WARNING: Work in progress

Introduction

The widespread use of encryption means that network packet content is often opaque. Systems, subsystems, equipment and applications generate a lot of useful log data that can be used to provide the desired visibility, and generally enrich packet data.

attachment:trb_screenshot.png

Although there are many data analytics tools available, some are expensive and all require learning yet another tool. Wireshark has powerful features, such as filter and search, that would be very useful in the analysis of log data, particularly for engineers who are already familiar with Wireshark.

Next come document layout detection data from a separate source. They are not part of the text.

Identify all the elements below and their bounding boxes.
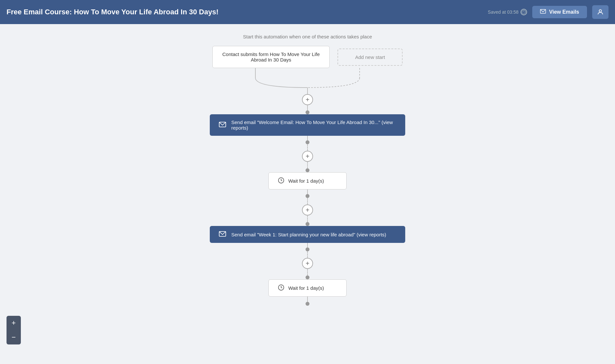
dot-2 — [306, 140, 309, 144]
line-v-1 — [307, 105, 308, 110]
add-step-button-1[interactable]: + — [302, 94, 313, 105]
connector-2: + — [302, 136, 313, 172]
add-step-button-4[interactable]: + — [302, 258, 313, 269]
contact-button[interactable] — [592, 5, 608, 19]
view-emails-label: View Emails — [549, 9, 579, 15]
automation-flow: Start this automation when one of these … — [0, 24, 615, 364]
contact-icon — [597, 8, 604, 16]
app-header: Free Email Course: How To Move Your Life… — [0, 0, 615, 24]
connector-5 — [306, 297, 309, 306]
clock-icon-1 — [278, 177, 284, 185]
zoom-in-button[interactable]: + — [7, 316, 21, 330]
add-start-button[interactable]: Add new start — [337, 49, 403, 66]
dot-7 — [306, 275, 309, 279]
svg-point-2 — [599, 10, 601, 12]
dot-6 — [306, 247, 309, 251]
merge-connector — [193, 68, 422, 94]
triggers-row: Contact submits form How To Move Your Li… — [212, 46, 403, 68]
zoom-controls: + − — [7, 316, 21, 344]
automation-canvas: Start this automation when one of these … — [0, 24, 615, 364]
line-dash-6 — [307, 269, 308, 275]
dot-1 — [306, 110, 309, 114]
wait-block-1[interactable]: Wait for 1 day(s) — [268, 172, 347, 189]
action-email-icon-1 — [219, 122, 226, 128]
history-icon[interactable] — [521, 9, 527, 15]
connector-3: + — [302, 189, 313, 226]
wait-label-1: Wait for 1 day(s) — [288, 178, 324, 184]
wait-label-2: Wait for 1 day(s) — [288, 285, 324, 291]
action-email-icon-2 — [219, 231, 226, 238]
page-title: Free Email Course: How To Move Your Life… — [7, 8, 219, 16]
add-start-label: Add new start — [355, 54, 385, 60]
line-dash-5 — [307, 251, 308, 258]
action-send-welcome-email[interactable]: Send email "Welcome Email: How To Move Y… — [210, 114, 405, 136]
dot-5 — [306, 222, 309, 226]
add-step-button-2[interactable]: + — [302, 151, 313, 162]
wait-block-2[interactable]: Wait for 1 day(s) — [268, 279, 347, 297]
action-send-week1-email[interactable]: Send email "Week 1: Start planning your … — [210, 226, 405, 243]
clock-icon-2 — [278, 284, 284, 292]
line-dash-2 — [307, 162, 308, 168]
view-emails-button[interactable]: View Emails — [532, 6, 587, 18]
trigger-label-1: Contact submits form How To Move Your Li… — [222, 51, 320, 63]
dot-4 — [306, 194, 309, 198]
saved-indicator: Saved at 03:58 — [488, 9, 527, 15]
line-dash-1 — [307, 144, 308, 151]
line-dash-4 — [307, 216, 308, 222]
start-label: Start this automation when one of these … — [243, 34, 372, 39]
connector-4: + — [302, 243, 313, 279]
header-actions: Saved at 03:58 View Emails — [488, 5, 608, 19]
dot-8 — [306, 302, 309, 306]
line-v-4 — [307, 243, 308, 247]
line-v-2 — [307, 136, 308, 140]
line-v-3 — [307, 189, 308, 194]
trigger-box-1[interactable]: Contact submits form How To Move Your Li… — [212, 46, 330, 68]
email-icon — [540, 9, 546, 15]
action-label-1: Send email "Welcome Email: How To Move Y… — [231, 119, 396, 131]
saved-text-label: Saved at 03:58 — [488, 9, 519, 15]
action-label-2: Send email "Week 1: Start planning your … — [231, 232, 386, 237]
dot-3 — [306, 168, 309, 172]
zoom-out-button[interactable]: − — [7, 330, 21, 344]
add-step-button-3[interactable]: + — [302, 204, 313, 216]
line-dash-3 — [307, 198, 308, 204]
connector-1: + — [302, 94, 313, 114]
line-v-5 — [307, 297, 308, 302]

This page proposes Wireshark support for the analysis of text-based log data carried in PCAP-NG files.

Objective

The objective of the project is to add Wireshark support for the display, filtering, etc. of text log data (machine data). The data is presented to Wireshark in a PCAP-NG file that contains two new block types:

There is no proprietary content here, and the block formats are documented so that any suitable tool can be used to convert log data into pcapng format. It may possible to add support to the Wiretap library to directly read log files.

Test PCAP-NG Generation

The Babel function of TribeLab Workbench has been extended to convert log file data into TRBs and TDBs. Babel produces the PCAP-NG file like this:

    log_file -----------------------------------> TRBs
                           ^
                           |
    apache-common.xml -----+--------------------> TDB

An XML file describes the format of the log file. The XML is used to generate the TDB, and some elements of it are used to help parse the log records to form TRBs.

Of course, any tool could be built to generate TRB files; something based on Logstash is an obvious choice here.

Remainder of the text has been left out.